J Gastrointest Surg. 2023 Aug;27(8):1702-1709. doi: 10.1007/s11605-023-05752-3. Epub 2023 Jul 5.
To determine the impact of negative pressure wound therapy of closed abdominal incisions on wound complications.
Surgical wound complications including surgical site infection complicating open abdominal operations are a burden on the economy. The outcomes of SSI include prolonged hospital stays, adjuvant treatment delay, and incisional hernias leading to a decrease in the quality of life. Prophylactic negative pressure wound therapy has recently been tried with promising results.
A randomized controlled trial involving 140 patients post-laparotomy with primary wound closure was divided into 2 groups (70 patients each). For the first group, NPWT dressings were applied for the first 3 days and then conventional dressings for 4 days after. For the second group, conventional dressings were applied for 7 days. Patients were followed up for SSI, seroma, wound dehiscence, and hospital stay.
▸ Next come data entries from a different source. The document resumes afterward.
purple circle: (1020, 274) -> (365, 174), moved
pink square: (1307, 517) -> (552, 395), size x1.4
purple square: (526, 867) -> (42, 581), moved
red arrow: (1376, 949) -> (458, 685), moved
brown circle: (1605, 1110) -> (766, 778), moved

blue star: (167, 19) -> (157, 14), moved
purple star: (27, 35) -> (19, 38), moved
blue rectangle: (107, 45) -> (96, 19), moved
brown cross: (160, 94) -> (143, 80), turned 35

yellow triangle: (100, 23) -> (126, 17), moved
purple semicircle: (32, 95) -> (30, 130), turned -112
pNPWT was associated with a significantly lower rate of SSI development compared with gauze dressings (3/70 vs. 17/70) (p = 0.001). It also had a significant effect on lowering the incidence of seroma (0/70 vs. 7/70) (p = 0.007) and delayed wound healing (0/70 vs. 8/70) (p = 0.006) and on decreasing days of hospital stay (2.2 ± 0.6 vs. 3.5 ± 1.8) (p <0.00001). No significant difference was observed with regard to hematoma (0/70 vs. 1/70) (p = 0.5) or wound dehiscence (0/70 vs. 2/70) (p = 0.5). No burst abdomens or NPWT complications were recorded in our study.
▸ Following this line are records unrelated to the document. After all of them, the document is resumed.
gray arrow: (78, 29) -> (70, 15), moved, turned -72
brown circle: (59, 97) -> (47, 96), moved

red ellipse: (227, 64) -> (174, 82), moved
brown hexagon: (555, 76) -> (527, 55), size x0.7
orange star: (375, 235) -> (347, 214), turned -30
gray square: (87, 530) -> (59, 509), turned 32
Three-day NPWT applied to primarily closed incisions is effective in reducing the incidence of SSI, seroma, and delayed wound healing in abdominal operations compared to conventional gauze dressings.
确定负压伤口疗法对闭合性腹部切口的影响。
包括开放性腹部手术中出现的手术部位感染在内的手术伤口并发症给经济带来了负担。SSI 的结果包括住院时间延长、辅助治疗延迟和切口疝导致生活质量下降。最近尝试了预防性负压伤口疗法,结果令人鼓舞。
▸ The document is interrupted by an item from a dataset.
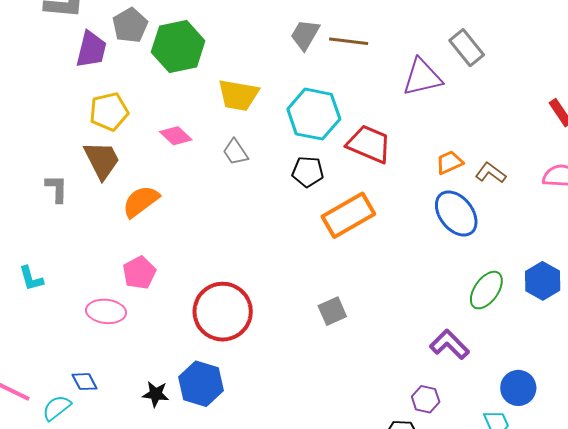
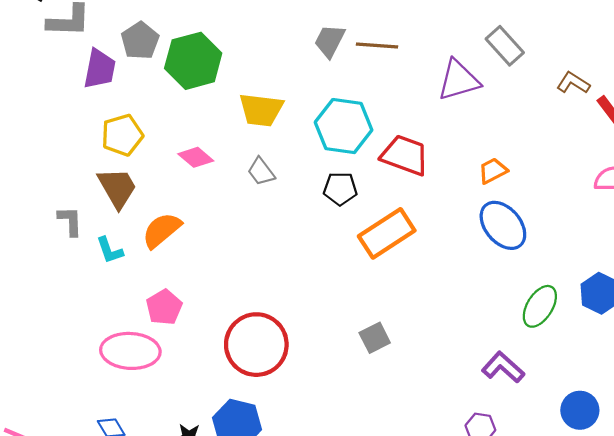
brown L-shape: (491, 173) -> (573, 83), moved
cyan L-shape: (31, 278) -> (110, 250), moved
pink ellipse: (106, 311) -> (130, 351), size x1.4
一项涉及 140 例剖腹术后一期缝合的随机对照试验分为 2 组(每组 70 例)。对于第一组,NPWT 敷料在最初的 3 天使用,然后在第 4 天转换为常规敷料。对于第二组,在第 7 天使用常规敷料。患者接受 SSI、血清肿、伤口裂开和住院时间的随访。
与纱布敷料相比,pNPWT 显著降低了 SSI 的发生率(3/70 比 17/70)(p = 0.001)。它还显著降低了血清肿的发生率(0/70 比 7/70)(p = 0.007)和延迟愈合(0/70 比 8/70)(p = 0.006),并减少了住院天数(2.2 ± 0.6 比 3.5 ± 1.8)(p <0.00001)。在血肿(0/70 比 1/70)(p = 0.5)或伤口裂开(0/70 比 2/70)(p = 0.5)方面无显著差异。在我们的研究中,没有记录到爆发性腹部或 NPWT 并发症。
与常规纱布敷料相比,应用于一期闭合切口的 3 天 NPWT 可有效降低腹部手术的 SSI、血清肿和延迟愈合发生率。